Beowulf, translation by Sean Heaney
I reread Beowulf every few years as it is the book which put me on the road to a fascination with monsters. I read it for the first time when I was in first grade and the idea of a Dark Age hero battling hand to hand enthralled me.
Granted it was a abridged version for children (that I have since found a copy of that very same edition for my kids) but the theme was still there. I have read several different translations and treasure the Heaney version above the others-for one it is a handsome hardback but also it contains both the original olde English opposite Heaney's translation. I have used that side by side comparison to examine Heaney's prose choice and even compare the wording for the sake of my own opinions.
I reread it again because I am composing an American Beowulf as of this writing ~
Killer Instinct. Its a weird western with
Porter. I've been wanting to do my own version of the epic poem and especially of Grendel for quite some time-and the time is right.
Oh yeah in regard to the review-you know I love this. Highly recommended for anyone into fantasy and heroics-DON'T think you know the story from that abominable Gaiman/Zemekis version.
Gaiman never understood the heroics and could only gripe at book signings/readings about Angelina Joile playing the demon mother of Grendel? Yeah, that made sense??? A seductress demon played by Jolie-whats the complaint Gaiman? It was your
weak adaptation that ruined the story.
Read the poem-skip the movie.
Conan:The Hand of Nergal by Robert E. Howard, adapted by Timothy Truman and Tomas Giorello
This has a great foreword by Mark Finn. The art by Giorello is top notch and considering that the version I was raised on, as it were, was the posthumous Lin Carter collaboration this was pretty good-not perfect mind you but pretty good.

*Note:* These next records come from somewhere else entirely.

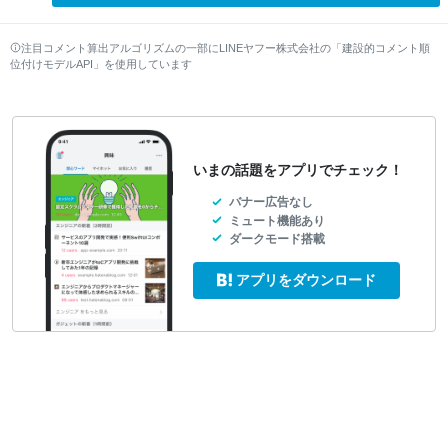
注目コメント算出アルゴリズムの一部にLINEヤフー株式会社の「建設的コメント順
位付けモデルAPI」を使用しています
いまの話題をアプリでチェック！
バナー広告なし
ミュート機能あり
ダークモード搭載
アプリをダウンロード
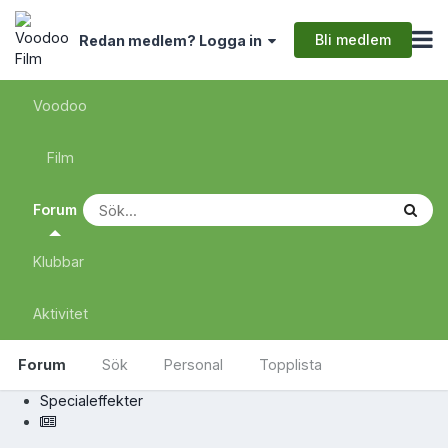
Bli medlem
Redan medlem? Logga in
Voodoo
Film
Forum
Klubbar
Aktivitet
Forum
Sök
Personal
Topplista
Specialeffekter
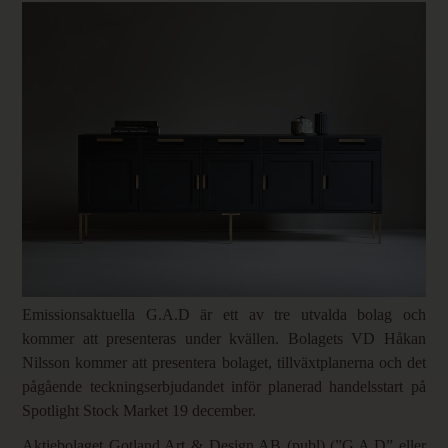
Emissionsaktuella G.A.D är ett av tre utvalda bolag och
kommer att presenteras under kvällen. Bolagets VD Håkan
Nilsson kommer att presentera bolaget, tillväxtplanerna och det
pågående teckningserbjudandet inför planerad handelsstart på
Spotlight Stock Market 19 december.
Aktiebolaget Gotland Art & Design AB (publ) (”G.A.D” eller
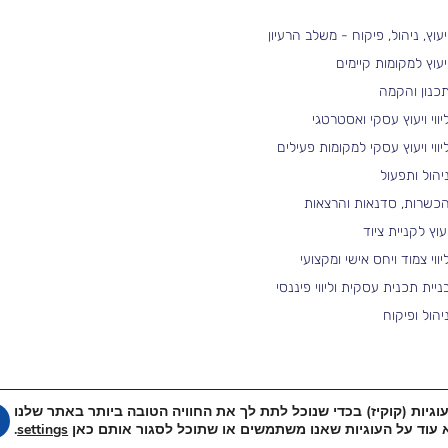
יעוץ, ניהול, פיקוח - משלב הרעיון
יעוץ למקומות קיימים
כנון והקמה
יווי ויעוץ עסקי ואסטרטגי
יווי ויעוץ עסקי למקומות פעילים
יהול ותפעול
כשרות, סדנאות והרצאות
עוץ לקניית ציוד
יווי צמוד ויחס אישי ומקצועי
ניית תכנית עסקית וליווי פיננסי
יהול ופיקוח
יות (קוקיז) בכדי שנוכל לתת לך את החוויה הטובה ביותר באתר שלנו
אולימפוס פתרונות בריאות כל הזכויות שמורות
©
1994-2026
 עוד על העוגיות שאנו משתמשים או שתוכל לסגור אותם כאן
settings
.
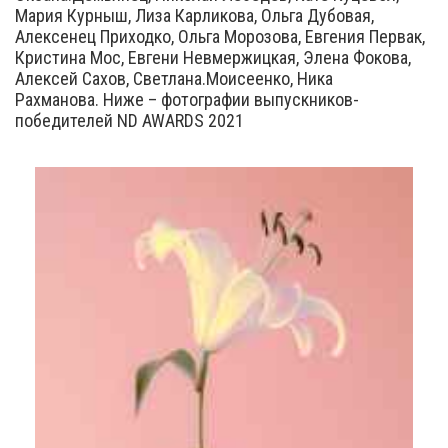
Мария Курныш, Лиза Карликова, Ольга Дубовая,
Алексенец Приходко, Ольга Морозова, Евгения Первак,
Кристина Мос, Евгени Невмержицкая, Элена Фокова,
Алексей Сахов, Светлана.Моисеенко, Ника
Рахманова. Ниже – фотографии выпускников-
победителей ND AWARDS 2021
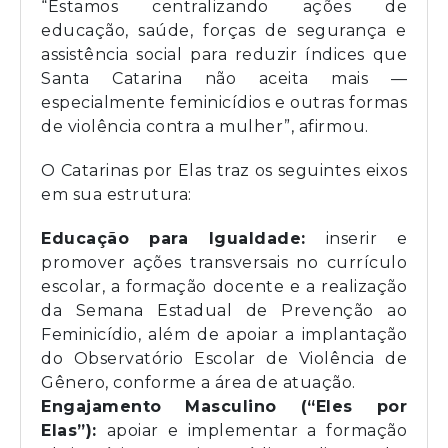
“Estamos centralizando ações de
educação, saúde, forças de segurança e
assistência social para reduzir índices que
Santa Catarina não aceita mais —
especialmente feminicídios e outras formas
de violência contra a mulher”, afirmou.
O Catarinas por Elas traz os seguintes eixos
em sua estrutura:
Educação para Igualdade:
inserir e
promover ações transversais no currículo
escolar, a formação docente e a realização
da Semana Estadual de Prevenção ao
Feminicídio, além de apoiar a implantação
do Observatório Escolar de Violência de
Gênero, conforme a área de atuação.
Engajamento Masculino (“Eles por
Elas”):
apoiar e implementar a formação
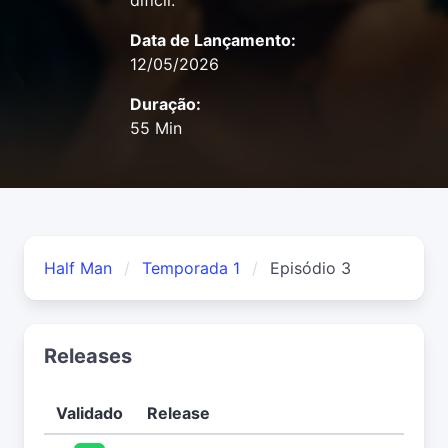
difícil.
Data de Lançamento:
12/05/2026
Duração:
55 Min
Half Man
Temporada 1
Episódio 3
Releases
Validado
Release
D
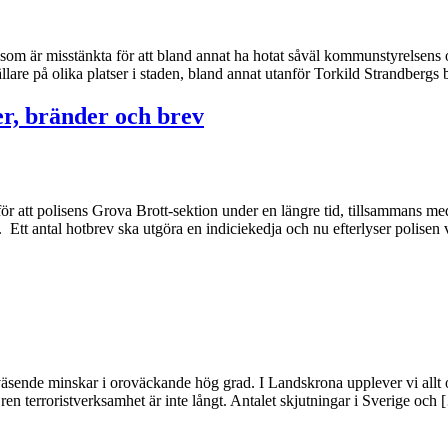
 som är misstänkta för att bland annat ha hotat såväl kommunstyrelsen
lare på olika platser i staden, bland annat utanför Torkild Strandbergs 
er, bränder och brev
ör att polisens Grova Brott-sektion under en längre tid, tillsammans 
. Ett antal hotbrev ska utgöra en indiciekedja och nu efterlyser polise
äsende minskar i oroväckande hög grad. I Landskrona upplever vi allt oft
 ren terroristverksamhet är inte långt. Antalet skjutningar i Sverige och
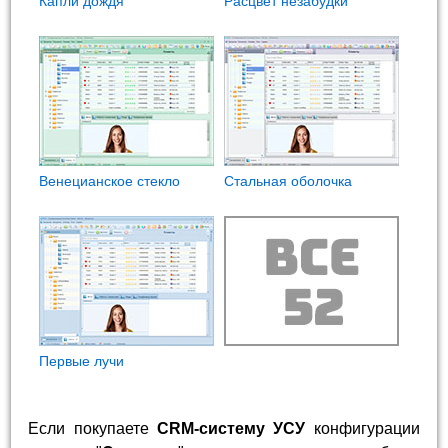
Капли дождя
Расцвет незабудки
Венецианское стекло
Стальная оболочка
Первые лучи
Если покупаете
CRM-систему УСУ
конфигурации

I instantly got the inside joke that the demon scion of Nergal-
ELA D'SNAL = Lansdale as in Joe Lansdale author of Conan:Songs of the Dead, Bubba Ho-Tep and bazillion other yarns of weird fiction.
While it was interesting that Nestor the Gunderman from
Hall of the Dead and
Rogues in the House is back in this particular thread (albeit zombiefied) I found the climax with him rather unsatisfying-almost like what was the point of even including him? Just like Julia Roberts in Oceans 13. Neither presence really brought anything to the table.
Still it was a good adaptation and Dark Horse is king in my book right now graphic novels
including
The Amazing Screw-On Head (and other curious objects) by Mike Mignola
As mentioned a couple weeks ago, I am quite the fan of Mike Mignola's work-particularly Hellboy. This collection is different-it throws a collection of six strange tales together and only the first even has the Amazing Screw-On Head-who is apparently a secret service type robot serving Abraham Lincoln.
It is funny with some tongue in cheek quips and the usual Mignola fascination for odd architecture, archeology & anachronism AND it works. Mignola states there are no more Screw-On Head stories and that's a shame. I am especially interested in more for the sake of his eclectic villains~Emperor Zombie, Dr. Snap and an unnamed Vampire Madame.
Some of it may drift into strange tangents, but if you delight in the absurd and Mignola in general you will like it.
The Thin Man, by Dashiell Hammett
I have greatly enjoyed the movie versions of Hammett's stories (Maltese Falcon, The Silver Key) but had never actually read them-so this is a first. Its a pretty straight forward Noir, a genre Hammett spearheaded, and while Mr. Charles is no Sam Spade he is intelligent and capable, perhaps a raging alcoholic, but intriguing nonetheless.
Hammett has a way of composing dialogue that pulls you along and keeps you guessing. I have to read the
Maltese Falcon and
Red Harvest sometime soon.
The Book of Werewolves, by Sabine Baring-Gould
Baring-Gould is the kind of man I imagine inspired the previous authors (excepting the anonymous author of Beowulf) A prolific author, archaeologist and composer (he wrote
Onward Christian Soldiers!)
He has collected here the definitive study on Werewolves. Published in 1865 it has remained an engaging read full of useful information for crypto zoologists and speculative fiction authors-I have to wonder if Robert E. Howard read the many french tales collected herein for the sake of
In the Forest of Villefere and
Wolfshead and I am positive Mignola has read this based off Hellboy story lines. And yes I have a couple werewolf stories up my sleeve at the moment.
Covering
Lycanthropy across the ages and continents Baring-Gould leaves no stone unturned-grim as they may be. Some of these accounts are as gruesome (or worse) as anything you can imagine the worst of serial killers commit today.
The last few chapters are not for the squeamish.
But being a Parson! Baring-Gould was not writing to titillate or shock-he was giving the facts.
Inspired by his own encounter outside of Vienna, he compiled this book in an effort to understand the phenomenon. Don't write a werewolf tale without having read this.